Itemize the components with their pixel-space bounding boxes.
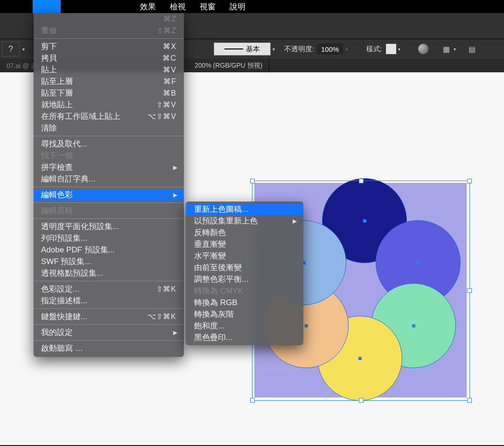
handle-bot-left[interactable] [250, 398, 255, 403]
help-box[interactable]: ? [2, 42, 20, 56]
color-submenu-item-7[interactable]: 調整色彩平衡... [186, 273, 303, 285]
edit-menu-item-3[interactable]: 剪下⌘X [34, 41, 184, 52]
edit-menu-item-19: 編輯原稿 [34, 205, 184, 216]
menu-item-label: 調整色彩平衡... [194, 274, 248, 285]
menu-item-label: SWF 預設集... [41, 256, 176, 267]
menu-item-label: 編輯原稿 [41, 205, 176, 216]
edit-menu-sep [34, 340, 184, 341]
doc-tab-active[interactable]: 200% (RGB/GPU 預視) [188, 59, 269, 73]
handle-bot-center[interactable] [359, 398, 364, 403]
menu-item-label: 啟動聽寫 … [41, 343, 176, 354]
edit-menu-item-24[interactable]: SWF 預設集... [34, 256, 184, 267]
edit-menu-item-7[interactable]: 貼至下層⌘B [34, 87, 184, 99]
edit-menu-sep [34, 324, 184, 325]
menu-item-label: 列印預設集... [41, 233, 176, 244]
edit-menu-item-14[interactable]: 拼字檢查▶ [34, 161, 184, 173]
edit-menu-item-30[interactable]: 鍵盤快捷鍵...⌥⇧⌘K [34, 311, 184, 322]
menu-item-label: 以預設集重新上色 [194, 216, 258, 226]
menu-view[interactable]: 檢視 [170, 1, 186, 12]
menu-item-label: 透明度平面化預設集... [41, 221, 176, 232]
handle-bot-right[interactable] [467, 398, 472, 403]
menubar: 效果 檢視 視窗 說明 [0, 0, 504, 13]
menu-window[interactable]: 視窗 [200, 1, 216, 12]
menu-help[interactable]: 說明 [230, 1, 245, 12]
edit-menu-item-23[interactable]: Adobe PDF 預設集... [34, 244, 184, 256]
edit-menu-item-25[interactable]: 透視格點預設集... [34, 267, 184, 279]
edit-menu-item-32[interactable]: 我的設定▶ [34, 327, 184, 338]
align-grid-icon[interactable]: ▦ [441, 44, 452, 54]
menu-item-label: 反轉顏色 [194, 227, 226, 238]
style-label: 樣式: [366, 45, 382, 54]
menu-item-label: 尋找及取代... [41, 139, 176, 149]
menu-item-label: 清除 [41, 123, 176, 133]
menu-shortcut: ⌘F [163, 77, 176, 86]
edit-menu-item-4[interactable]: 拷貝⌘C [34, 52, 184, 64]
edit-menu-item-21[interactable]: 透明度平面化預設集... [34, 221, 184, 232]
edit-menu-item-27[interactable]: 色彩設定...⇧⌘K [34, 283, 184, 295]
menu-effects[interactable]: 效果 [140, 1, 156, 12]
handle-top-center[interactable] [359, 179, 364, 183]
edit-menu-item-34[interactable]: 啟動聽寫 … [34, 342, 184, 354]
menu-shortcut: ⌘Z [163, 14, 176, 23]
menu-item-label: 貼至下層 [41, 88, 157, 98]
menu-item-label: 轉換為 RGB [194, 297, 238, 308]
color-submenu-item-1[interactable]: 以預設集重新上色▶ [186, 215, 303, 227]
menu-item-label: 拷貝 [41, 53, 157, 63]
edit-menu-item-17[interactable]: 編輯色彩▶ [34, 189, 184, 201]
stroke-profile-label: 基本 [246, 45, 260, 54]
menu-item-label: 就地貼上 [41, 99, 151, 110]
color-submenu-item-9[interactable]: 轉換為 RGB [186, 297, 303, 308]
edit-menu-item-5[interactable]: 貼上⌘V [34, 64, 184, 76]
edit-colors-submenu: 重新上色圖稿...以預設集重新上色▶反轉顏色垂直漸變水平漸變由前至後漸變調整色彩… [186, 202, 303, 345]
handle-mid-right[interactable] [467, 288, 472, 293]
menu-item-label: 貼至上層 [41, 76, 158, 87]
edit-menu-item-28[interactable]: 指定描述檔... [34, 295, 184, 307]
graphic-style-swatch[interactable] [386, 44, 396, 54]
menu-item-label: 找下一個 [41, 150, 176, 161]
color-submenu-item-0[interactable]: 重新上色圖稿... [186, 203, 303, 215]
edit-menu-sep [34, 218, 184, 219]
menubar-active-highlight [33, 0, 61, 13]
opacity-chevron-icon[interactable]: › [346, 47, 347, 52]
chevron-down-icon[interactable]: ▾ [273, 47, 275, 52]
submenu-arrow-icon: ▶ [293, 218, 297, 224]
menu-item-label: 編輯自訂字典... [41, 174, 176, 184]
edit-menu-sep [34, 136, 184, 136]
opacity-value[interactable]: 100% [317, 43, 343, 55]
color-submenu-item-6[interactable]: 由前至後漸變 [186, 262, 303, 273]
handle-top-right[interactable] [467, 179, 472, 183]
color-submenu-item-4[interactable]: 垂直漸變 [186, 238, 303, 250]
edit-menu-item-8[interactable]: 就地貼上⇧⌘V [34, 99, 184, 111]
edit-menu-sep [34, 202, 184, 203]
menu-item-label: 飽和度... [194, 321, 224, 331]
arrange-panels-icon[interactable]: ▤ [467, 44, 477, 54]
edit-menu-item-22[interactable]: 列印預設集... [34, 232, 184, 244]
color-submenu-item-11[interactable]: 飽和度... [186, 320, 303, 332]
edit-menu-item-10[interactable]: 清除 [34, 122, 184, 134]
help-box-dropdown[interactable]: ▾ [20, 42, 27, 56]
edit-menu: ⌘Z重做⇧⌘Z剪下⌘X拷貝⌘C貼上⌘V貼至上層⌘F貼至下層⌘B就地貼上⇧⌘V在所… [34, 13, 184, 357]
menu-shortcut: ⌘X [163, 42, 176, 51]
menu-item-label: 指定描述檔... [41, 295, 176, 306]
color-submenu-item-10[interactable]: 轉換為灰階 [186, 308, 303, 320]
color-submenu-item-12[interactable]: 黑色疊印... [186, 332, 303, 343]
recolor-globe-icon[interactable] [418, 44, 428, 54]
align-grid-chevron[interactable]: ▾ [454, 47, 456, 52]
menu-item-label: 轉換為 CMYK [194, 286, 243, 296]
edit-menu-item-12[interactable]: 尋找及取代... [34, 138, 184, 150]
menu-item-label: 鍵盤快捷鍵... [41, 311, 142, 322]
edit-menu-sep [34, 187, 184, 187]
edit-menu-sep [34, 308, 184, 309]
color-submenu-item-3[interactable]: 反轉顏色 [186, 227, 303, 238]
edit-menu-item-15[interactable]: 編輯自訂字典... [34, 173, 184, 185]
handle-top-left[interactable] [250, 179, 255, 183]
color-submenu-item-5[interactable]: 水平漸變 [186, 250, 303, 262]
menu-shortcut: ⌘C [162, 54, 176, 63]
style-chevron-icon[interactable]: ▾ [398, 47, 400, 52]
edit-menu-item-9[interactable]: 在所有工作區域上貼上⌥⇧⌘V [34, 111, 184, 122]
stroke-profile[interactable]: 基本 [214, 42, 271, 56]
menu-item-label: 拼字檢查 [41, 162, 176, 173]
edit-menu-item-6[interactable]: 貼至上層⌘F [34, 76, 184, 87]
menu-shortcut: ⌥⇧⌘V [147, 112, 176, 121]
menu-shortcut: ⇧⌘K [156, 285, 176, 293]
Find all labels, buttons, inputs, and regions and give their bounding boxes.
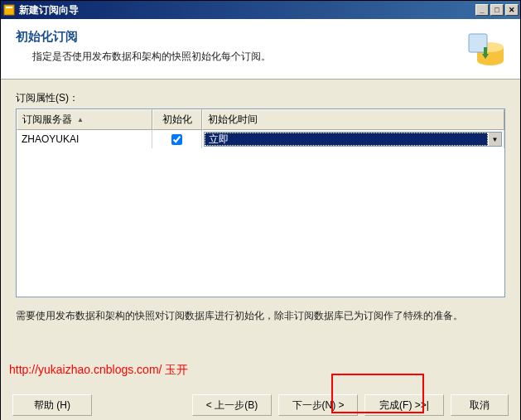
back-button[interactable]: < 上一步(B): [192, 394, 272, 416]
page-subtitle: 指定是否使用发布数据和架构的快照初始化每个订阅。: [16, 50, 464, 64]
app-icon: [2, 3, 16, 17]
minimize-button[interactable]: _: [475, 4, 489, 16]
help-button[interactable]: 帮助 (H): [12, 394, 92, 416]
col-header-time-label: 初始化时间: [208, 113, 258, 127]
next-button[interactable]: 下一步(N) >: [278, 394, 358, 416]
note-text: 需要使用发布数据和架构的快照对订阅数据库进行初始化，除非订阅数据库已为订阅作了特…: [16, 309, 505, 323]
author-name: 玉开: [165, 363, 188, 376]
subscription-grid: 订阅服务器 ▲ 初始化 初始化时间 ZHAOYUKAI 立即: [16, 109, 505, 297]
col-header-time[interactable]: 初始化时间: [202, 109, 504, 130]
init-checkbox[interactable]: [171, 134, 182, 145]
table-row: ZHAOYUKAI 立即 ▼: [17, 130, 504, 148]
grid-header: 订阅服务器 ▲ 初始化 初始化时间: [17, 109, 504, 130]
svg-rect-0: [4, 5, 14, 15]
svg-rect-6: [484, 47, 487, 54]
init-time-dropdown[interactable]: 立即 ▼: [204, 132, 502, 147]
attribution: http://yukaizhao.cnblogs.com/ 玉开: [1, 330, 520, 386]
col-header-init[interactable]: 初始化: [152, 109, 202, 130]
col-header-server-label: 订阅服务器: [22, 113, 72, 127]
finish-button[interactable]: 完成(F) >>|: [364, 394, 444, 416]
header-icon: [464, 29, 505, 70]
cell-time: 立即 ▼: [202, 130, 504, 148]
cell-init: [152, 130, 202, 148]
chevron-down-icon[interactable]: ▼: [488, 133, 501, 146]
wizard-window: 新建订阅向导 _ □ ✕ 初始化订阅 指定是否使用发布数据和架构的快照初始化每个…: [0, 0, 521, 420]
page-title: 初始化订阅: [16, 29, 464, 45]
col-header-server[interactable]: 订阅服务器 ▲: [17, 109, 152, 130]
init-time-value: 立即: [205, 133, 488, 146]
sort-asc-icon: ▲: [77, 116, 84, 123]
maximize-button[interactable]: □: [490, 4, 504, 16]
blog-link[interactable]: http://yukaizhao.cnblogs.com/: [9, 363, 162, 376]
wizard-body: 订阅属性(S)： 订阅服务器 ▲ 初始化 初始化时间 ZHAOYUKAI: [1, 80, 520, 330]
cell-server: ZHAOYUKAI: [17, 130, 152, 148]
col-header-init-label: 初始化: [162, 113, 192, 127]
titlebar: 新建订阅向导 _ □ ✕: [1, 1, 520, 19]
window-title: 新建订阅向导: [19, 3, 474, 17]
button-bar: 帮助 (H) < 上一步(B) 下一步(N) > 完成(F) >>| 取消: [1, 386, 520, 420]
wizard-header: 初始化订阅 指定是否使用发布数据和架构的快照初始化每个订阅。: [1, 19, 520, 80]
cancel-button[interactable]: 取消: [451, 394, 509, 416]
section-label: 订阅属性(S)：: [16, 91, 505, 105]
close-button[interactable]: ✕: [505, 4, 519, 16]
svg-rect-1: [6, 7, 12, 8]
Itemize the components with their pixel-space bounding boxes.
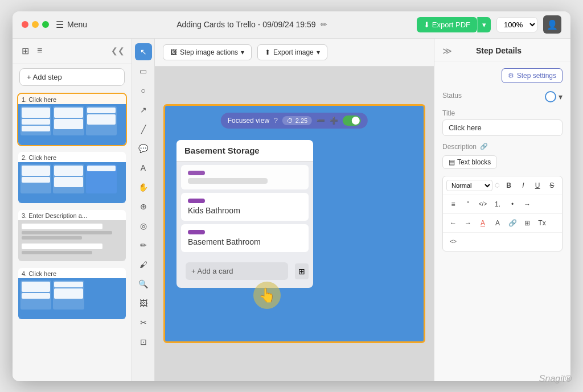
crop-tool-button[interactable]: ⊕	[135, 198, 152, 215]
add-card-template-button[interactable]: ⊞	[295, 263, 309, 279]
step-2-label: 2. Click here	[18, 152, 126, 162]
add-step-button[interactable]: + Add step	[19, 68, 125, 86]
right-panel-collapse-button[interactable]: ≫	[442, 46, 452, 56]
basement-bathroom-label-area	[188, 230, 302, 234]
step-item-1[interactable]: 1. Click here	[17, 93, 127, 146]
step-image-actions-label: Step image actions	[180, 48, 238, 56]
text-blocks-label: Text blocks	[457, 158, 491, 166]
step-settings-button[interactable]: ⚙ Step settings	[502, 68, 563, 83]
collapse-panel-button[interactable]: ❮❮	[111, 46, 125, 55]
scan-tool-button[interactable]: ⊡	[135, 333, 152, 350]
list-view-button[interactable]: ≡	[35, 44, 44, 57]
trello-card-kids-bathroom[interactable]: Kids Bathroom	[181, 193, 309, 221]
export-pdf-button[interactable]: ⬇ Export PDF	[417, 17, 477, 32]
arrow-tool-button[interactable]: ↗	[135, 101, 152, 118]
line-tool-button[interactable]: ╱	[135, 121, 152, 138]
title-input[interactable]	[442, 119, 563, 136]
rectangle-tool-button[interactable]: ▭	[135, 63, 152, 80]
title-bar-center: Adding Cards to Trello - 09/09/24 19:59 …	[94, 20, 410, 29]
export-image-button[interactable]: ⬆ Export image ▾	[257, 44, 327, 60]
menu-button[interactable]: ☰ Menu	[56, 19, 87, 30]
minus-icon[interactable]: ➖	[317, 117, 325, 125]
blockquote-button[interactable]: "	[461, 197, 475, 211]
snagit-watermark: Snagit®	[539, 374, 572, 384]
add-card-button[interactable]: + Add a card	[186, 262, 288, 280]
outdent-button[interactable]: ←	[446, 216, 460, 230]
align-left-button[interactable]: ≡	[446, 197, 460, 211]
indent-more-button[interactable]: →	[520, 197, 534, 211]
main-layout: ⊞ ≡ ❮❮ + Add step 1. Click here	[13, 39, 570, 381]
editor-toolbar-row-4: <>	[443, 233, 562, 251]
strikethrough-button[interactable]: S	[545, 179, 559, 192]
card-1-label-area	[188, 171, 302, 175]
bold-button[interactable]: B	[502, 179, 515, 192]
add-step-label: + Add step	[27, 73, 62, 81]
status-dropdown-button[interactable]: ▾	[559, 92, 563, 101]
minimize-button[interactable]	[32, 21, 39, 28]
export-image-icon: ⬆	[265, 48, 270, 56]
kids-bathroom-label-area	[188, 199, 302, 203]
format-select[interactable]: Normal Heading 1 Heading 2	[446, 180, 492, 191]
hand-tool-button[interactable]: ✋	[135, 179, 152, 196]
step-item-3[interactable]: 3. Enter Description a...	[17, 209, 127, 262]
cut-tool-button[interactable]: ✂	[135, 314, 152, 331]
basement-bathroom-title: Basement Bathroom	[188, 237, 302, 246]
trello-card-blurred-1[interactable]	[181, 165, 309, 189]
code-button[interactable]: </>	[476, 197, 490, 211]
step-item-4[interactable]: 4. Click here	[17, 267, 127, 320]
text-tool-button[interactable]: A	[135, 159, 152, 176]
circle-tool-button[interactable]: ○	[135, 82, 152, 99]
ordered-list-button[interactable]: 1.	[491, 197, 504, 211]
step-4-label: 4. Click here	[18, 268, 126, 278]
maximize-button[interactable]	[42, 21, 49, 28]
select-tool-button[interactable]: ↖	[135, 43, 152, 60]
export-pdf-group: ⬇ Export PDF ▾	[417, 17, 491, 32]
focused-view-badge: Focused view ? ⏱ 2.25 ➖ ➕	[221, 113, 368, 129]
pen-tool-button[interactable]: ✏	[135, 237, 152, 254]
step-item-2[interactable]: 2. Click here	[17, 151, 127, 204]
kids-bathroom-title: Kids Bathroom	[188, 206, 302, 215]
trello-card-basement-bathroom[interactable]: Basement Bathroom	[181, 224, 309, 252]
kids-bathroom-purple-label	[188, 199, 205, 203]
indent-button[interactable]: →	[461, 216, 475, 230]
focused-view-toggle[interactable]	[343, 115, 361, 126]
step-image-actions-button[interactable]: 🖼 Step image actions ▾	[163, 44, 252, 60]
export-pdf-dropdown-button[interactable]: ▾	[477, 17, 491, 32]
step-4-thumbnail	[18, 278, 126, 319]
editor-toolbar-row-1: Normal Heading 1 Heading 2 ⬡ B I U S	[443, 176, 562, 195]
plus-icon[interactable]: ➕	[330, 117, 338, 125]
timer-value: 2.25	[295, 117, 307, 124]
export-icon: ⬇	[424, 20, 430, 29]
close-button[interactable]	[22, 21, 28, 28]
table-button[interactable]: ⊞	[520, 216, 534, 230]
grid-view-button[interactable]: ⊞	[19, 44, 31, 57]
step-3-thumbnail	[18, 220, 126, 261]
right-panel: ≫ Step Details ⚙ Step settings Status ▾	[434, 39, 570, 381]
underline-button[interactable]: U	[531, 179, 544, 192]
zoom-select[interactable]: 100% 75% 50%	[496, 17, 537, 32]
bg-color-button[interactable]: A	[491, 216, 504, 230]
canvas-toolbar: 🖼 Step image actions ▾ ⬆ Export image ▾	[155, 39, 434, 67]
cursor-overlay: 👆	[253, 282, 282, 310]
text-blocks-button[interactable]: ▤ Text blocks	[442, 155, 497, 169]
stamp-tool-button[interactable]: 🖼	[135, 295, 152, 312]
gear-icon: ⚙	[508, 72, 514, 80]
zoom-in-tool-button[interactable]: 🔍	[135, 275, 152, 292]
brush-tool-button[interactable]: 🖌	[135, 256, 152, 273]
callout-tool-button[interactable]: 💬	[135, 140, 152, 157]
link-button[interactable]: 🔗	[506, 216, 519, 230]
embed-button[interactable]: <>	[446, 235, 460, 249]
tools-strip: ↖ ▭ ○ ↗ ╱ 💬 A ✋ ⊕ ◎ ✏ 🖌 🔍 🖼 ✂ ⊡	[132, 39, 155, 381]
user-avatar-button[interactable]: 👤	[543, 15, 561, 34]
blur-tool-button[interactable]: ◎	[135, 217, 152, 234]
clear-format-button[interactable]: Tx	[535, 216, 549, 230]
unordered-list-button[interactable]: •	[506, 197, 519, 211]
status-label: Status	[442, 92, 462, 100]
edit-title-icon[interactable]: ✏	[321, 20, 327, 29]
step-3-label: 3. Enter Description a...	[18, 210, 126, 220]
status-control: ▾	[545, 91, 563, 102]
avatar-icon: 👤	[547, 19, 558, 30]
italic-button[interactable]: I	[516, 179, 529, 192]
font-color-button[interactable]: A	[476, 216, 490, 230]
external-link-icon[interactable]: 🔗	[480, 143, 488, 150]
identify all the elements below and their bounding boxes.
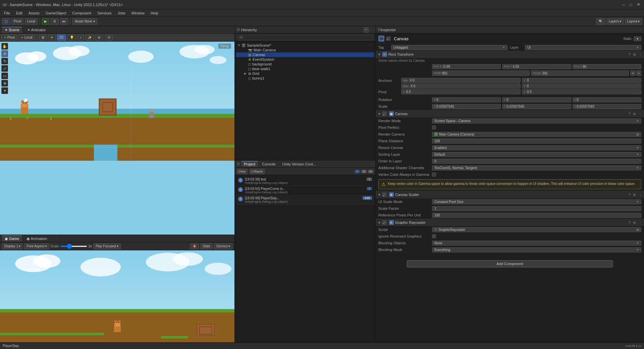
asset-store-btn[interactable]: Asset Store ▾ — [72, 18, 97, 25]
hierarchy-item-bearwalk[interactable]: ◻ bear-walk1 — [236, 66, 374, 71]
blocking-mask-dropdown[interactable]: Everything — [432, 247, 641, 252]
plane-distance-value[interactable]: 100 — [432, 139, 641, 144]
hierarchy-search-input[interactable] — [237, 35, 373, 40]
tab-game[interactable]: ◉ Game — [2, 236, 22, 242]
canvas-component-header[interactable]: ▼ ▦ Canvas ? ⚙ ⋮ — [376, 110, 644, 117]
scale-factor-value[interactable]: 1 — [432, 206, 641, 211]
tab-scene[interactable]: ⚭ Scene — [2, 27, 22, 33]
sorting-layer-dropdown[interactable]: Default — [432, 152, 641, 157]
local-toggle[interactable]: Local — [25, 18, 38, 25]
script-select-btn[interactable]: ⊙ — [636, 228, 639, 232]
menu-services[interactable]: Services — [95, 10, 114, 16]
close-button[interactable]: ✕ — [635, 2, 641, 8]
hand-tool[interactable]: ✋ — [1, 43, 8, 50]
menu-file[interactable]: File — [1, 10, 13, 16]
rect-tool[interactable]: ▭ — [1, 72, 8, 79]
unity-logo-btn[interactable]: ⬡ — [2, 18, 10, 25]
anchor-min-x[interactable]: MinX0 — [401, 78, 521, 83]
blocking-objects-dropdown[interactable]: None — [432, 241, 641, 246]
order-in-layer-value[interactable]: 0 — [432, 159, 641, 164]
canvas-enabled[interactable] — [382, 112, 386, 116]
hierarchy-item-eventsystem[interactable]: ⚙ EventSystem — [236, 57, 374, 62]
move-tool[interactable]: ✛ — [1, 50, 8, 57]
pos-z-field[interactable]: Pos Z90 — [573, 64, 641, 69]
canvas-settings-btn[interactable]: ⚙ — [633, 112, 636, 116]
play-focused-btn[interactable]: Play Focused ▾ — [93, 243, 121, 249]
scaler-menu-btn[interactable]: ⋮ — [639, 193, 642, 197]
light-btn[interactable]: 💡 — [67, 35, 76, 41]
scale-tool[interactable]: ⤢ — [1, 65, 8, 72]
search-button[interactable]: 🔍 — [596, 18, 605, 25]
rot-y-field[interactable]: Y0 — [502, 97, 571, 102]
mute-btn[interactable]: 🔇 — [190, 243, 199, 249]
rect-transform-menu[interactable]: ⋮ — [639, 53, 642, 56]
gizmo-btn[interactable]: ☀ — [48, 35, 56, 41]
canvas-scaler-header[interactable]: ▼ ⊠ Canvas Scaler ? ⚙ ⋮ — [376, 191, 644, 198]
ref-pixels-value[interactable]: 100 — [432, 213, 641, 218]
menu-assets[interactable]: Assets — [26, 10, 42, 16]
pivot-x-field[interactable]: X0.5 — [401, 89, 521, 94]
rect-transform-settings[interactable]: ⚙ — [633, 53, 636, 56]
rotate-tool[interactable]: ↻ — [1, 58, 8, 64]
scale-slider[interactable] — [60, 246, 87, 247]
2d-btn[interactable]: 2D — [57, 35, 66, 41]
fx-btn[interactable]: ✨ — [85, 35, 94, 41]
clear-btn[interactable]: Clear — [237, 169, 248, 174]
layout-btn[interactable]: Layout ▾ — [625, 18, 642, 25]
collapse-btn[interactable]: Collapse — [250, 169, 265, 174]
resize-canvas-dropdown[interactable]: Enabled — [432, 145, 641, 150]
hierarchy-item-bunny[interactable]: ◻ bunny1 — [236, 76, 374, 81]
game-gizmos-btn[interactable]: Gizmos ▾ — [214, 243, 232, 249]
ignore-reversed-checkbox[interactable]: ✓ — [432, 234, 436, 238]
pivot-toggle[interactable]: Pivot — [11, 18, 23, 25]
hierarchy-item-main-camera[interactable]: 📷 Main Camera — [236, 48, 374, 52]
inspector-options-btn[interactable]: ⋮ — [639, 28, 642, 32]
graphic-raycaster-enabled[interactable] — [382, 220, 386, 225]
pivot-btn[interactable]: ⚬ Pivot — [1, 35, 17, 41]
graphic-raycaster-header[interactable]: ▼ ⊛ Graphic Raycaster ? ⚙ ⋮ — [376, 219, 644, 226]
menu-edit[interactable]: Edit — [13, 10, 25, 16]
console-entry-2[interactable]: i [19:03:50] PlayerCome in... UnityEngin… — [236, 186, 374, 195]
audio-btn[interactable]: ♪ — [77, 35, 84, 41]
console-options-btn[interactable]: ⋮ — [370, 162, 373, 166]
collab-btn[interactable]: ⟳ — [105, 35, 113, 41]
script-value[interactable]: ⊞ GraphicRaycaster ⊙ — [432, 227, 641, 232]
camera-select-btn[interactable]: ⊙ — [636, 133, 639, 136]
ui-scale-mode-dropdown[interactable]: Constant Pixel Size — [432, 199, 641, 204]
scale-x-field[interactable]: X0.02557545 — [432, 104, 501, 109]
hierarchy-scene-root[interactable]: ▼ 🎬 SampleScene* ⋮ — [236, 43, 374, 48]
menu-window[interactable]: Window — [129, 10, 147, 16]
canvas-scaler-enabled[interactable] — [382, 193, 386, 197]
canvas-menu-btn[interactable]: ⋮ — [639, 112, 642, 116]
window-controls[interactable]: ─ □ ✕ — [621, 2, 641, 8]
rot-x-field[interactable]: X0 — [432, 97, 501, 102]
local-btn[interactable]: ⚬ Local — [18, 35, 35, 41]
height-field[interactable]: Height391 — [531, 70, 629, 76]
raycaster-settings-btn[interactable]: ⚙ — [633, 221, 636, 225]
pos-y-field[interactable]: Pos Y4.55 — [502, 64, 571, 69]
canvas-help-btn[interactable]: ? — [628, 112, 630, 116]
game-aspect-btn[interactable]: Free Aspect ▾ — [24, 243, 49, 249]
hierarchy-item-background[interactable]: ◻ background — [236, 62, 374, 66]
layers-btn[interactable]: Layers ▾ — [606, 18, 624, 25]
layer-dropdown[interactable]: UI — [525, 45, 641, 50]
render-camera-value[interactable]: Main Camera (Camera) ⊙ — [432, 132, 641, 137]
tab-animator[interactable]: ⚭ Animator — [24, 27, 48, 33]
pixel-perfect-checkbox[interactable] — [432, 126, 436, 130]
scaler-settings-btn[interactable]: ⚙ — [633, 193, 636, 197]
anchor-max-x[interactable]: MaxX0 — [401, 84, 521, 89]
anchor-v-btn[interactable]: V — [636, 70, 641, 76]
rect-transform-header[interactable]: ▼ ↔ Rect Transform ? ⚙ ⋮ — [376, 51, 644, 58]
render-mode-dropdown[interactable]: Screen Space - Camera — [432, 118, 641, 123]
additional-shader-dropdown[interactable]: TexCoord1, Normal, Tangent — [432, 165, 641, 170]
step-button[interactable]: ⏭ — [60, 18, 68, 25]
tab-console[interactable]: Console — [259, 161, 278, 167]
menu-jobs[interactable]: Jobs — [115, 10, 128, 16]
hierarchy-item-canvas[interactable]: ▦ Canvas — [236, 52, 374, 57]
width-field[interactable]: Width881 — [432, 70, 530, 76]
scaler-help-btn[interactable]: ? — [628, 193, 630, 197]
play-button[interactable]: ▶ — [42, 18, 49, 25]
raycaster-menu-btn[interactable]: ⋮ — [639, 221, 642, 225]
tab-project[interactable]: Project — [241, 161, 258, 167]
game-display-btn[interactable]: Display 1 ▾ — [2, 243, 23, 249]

● ● ● ● ●

> **Work to be completed**
Every line in the records above with the string "bounding" in it should be shown.

> **Exercise output**
Itemize the components with their pixel-space bounding boxes.
Find all labels, buttons, inputs, and regions and give their bounding boxes.
Itemize the components with their pixel-space bounding boxes.
identify all the elements below and their bounding boxes.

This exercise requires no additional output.